I had no way of knowing that my push for constant self-betterment and the persistent questions of my hungry mind would lead me to revelations that destroyed my faith. While seeking to become more beautiful, I couldn’t help noticing the ugliness in scripture and in our insensitive dogmatic behavior. When inquiring after God, I couldn’t help seeing the cliché, the nonsensical, the shoddy construct in the answers I was given. Eventually I could no longer bring myself to call the pathetic caricature “God.”

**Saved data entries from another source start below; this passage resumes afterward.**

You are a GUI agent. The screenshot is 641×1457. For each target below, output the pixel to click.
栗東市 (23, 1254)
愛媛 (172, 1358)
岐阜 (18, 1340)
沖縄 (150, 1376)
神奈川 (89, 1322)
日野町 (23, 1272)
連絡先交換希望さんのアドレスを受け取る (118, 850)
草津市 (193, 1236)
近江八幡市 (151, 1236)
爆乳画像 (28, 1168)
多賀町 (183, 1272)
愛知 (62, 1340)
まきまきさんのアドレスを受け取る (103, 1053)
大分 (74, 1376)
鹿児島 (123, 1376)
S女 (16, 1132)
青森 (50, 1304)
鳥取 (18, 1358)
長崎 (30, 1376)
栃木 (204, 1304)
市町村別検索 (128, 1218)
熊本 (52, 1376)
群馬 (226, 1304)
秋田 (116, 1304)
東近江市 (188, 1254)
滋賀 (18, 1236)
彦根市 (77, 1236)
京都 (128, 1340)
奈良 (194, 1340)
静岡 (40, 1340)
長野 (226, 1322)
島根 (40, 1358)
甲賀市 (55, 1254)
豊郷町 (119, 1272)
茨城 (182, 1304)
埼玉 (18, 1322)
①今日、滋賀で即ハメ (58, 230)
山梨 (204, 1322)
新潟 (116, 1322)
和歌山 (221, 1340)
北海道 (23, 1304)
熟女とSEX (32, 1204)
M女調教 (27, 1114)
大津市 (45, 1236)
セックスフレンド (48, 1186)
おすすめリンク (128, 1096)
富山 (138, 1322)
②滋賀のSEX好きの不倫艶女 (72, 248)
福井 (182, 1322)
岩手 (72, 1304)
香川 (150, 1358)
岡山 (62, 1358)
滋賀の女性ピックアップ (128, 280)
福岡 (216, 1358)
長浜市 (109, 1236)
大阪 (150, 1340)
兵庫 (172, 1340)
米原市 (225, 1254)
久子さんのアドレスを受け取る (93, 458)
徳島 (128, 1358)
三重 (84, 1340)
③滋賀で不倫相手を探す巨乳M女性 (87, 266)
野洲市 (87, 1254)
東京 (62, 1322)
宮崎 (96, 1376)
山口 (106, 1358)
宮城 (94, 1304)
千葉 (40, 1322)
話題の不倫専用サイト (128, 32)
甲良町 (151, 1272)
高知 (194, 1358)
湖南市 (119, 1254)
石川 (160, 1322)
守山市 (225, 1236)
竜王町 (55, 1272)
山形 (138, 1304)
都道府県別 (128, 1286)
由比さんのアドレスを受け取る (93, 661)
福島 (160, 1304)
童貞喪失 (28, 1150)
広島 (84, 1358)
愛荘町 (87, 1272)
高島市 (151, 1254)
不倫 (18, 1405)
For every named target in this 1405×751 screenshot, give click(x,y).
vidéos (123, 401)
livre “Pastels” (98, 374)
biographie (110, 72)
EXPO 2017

I wish I had seen the whole pitiful truth all at once a long time ago. It would have saved me from a lot of bad decisions. But the process was incremental, epiphanies gathering, gathering, until their weight was undeniable. It was the accumulation of immoral behaviors by “the elect,” from old-fashioned Southern racism to the callous dealings with loved ones who “fell into sin.” It was the accumulation of scriptural discrepancies and horrors, the mismatched accounts and genealogies, the brazen endorsements of genocide, human sacrifice, and slavery. It was the accumulation of prayers that never got answered, of times in need when Heaven’s best and only help was indistinguishable from the work of family, friends, and neighbors. It was an accumulation of knowledge of “the world” (a negative term in the UPC) through my education, exposure to history, to philosophy, to the power and limitations of language, and to beautiful, genuine nonbelievers who behaved more “heavenly” than any zealot.
So here I am, still a pastor with very un-Christian ideas. I know that for someone to stand by as another is brutalized, when that bystander has the power to stop the crime—that is immoral. Yet I’m supposed to preach an omniscient, omnipotent, loving God in a world where pedophilia is big business. I know in any scheme that claims divine foreknowledge, prophecies, and predestination are true, free will is irrational. But I’m supposed to preach to “sinners” that they have a choice, God or sin, Heaven or Hell, bribe or punishment. For now, I stay away from topics related to the dogma. I teach on being good citizens, glorious human beings, successful adults. I seek to discourage the worst while inspiring the best in the church’s members. I do all of this while quietly waiting and working for the moment I’ll break away.